United States v. Murrieta
This text of United States v. Murrieta (United States v. Murrieta) is published on Counsel Stack Legal Research, covering Court of Appeals for the Fifth Circuit primary law. Counsel Stack provides free access to over 12 million legal documents including statutes, case law, regulations, and constitutions.
Opinion
Case: 19-10765 Document: 00515811365 Page: 1 Date Filed: 04/07/2021
United States Court of Appeals for the Fifth Circuit United States Court of Appeals Fifth Circuit
FILED April 7, 2021 No. 19-10765 Summary Calendar Lyle W. Cayce Clerk
United States of America,
Plaintiff—Appellee,
versus
Jeophrey Raul Murrieta,
Defendant—Appellant.
Appeal from the United States District Court for the Northern District of Texas USDC No. 1:18-CR-75-2
Before Jones, Barksdale, and Stewart, Circuit Judges. Per Curiam:* Jeophrey Raul Murrieta was convicted by a jury of assaulting a federal officer, resulting in bodily injury, in violation of 18 U.S.C. § 111(a)(1) and (b). He was sentenced to, inter alia, 151-months’ imprisonment.

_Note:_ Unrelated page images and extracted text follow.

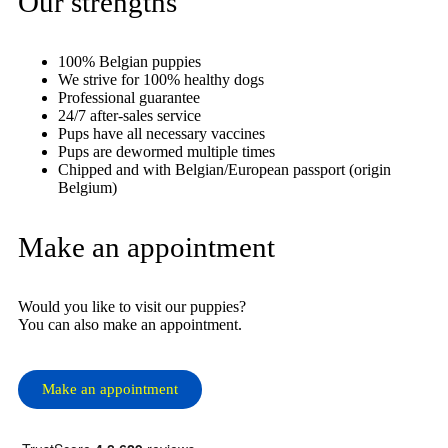
Our strengths
100% Belgian puppies
We strive for 100% healthy dogs
Professional guarantee
24/7 after-sales service
Pups have all necessary vaccines
Pups are dewormed multiple times
Chipped and with Belgian/European passport (origin
Belgium)
Make an appointment
Would you like to visit our puppies?
You can also make an appointment.
Make an appointment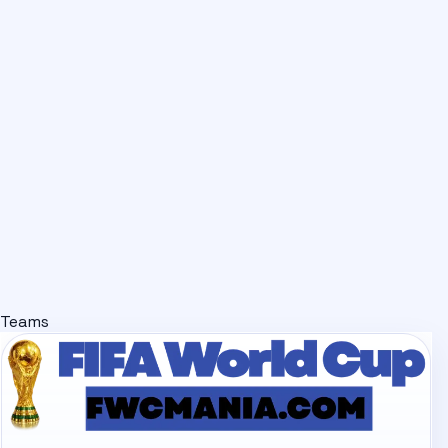
Teams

* Pursuant to 5th Circuit Rule 47.5, the court has determined that this opinion should not be published and is not precedent except under the limited circumstances set forth in 5th Circuit Rule 47.5.4. Case: 19-10765 Document: 00515811365 Page: 2 Date Filed: 04/07/2021
No. 19-10765
Murrieta challenges the application of a serious-bodily-injury enhancement under Sentencing Guideline § 2A2.2(b)(3)(B). He asserts the presentence investigation report (PSR) improperly relied solely on the victim’s own analysis of the injury to his liver in determining that the injury was a “serious bodily injury”, as required for application of the enhancement. As he did in district court in his sole opposition to this aspect of the PSR (without providing rebuttal evidence at sentencing), Murrieta contends that, because a conclusion as to the extent of an injury must be made by a medical expert, the district court erred in accepting the facts in the PSR regarding the extent of the injury without medical testimony or additional record evidence to corroborate the victim’s assertion that his liver function was impaired. Although post-Booker, the Sentencing Guidelines are advisory only, the district court must avoid significant procedural error, such as improperly calculating the Guidelines sentencing range. Gall v. United States, 552 U.S. 38, 46, 51 (2007). If no such procedural error exists, a properly preserved objection to an ultimate sentence is reviewed for substantive reasonableness under an abuse-of-discretion standard. Id. at 51; United States v. Delgado- Martinez, 564 F.3d 750, 751–53 (5th Cir. 2009). In that respect, for issues preserved in district court, its application of the Guidelines is reviewed de novo; its factual findings, only for clear error. E.g., United States v. Cisneros- Gutierrez, 517 F.3d 751, 764 (5th Cir. 2008). Guideline § 2A2.2(b)(3)(B) requires a five-level increase to a base offense level if the victim of the offense sustained serious bodily injury. “Serious bodily injury” is defined as an “injury involving extreme physical pain or the protracted impairment of a function of a bodily member, organ, or mental faculty; or requiring medical intervention such as surgery, hospitalization, or physical rehabilitation”. U.S.S.G. § 1B1.1 cmt. 1(M).
2 Case: 19-10765 Document: 00515811365 Page: 3 Date Filed: 04/07/2021
As an initial matter, Murietta has not cited authority establishing that evidence from a medical expert is required to support a determination that a victim suffered a serious bodily injury. The case relied on by Murietta, United States v. Johnson, 823 F.2d 840 (5th Cir. 1987), is inapposite. “Generally, a PSR bears sufficient indicia of reliability to be considered as evidence by the sentencing judge in making factual determinations.” United States v. Harris, 702 F.3d 226, 230 (5th Cir. 2012) (internal quotation marks and citation omitted). Our court has held the “sufficient indicia of reliability” requirement mandates only that “the facts used by the district court for sentencing purposes be reasonably reliable—a standard not intended to be onerous”. United States v. Malone, 828 F.3d 331, 337 (5th Cir. 2016) (internal quotation marks and citation omitted). According to the victim’s account, which is related in the PSR, he missed work for 45 days due to the liver damage, a portion of his liver had shut down, and he remains under a doctor’s care, as his liver has not healed completely from the deep tissue bruise. In short, the PSR provided sufficiently reliable facts to support application of the serious-bodily-injury enhancement. See United States v. Fuentes, 775 F.3d 213, 220 (5th Cir. 2014). Because the facts provided in the PSR were sufficiently reliable, Murrieta, for contesting those facts, was required to “present rebuttal evidence or otherwise demonstrate that the information in the PSR is unreliable”; he failed to do so. See Harris, 702 F.3d at 230. AFFIRMED.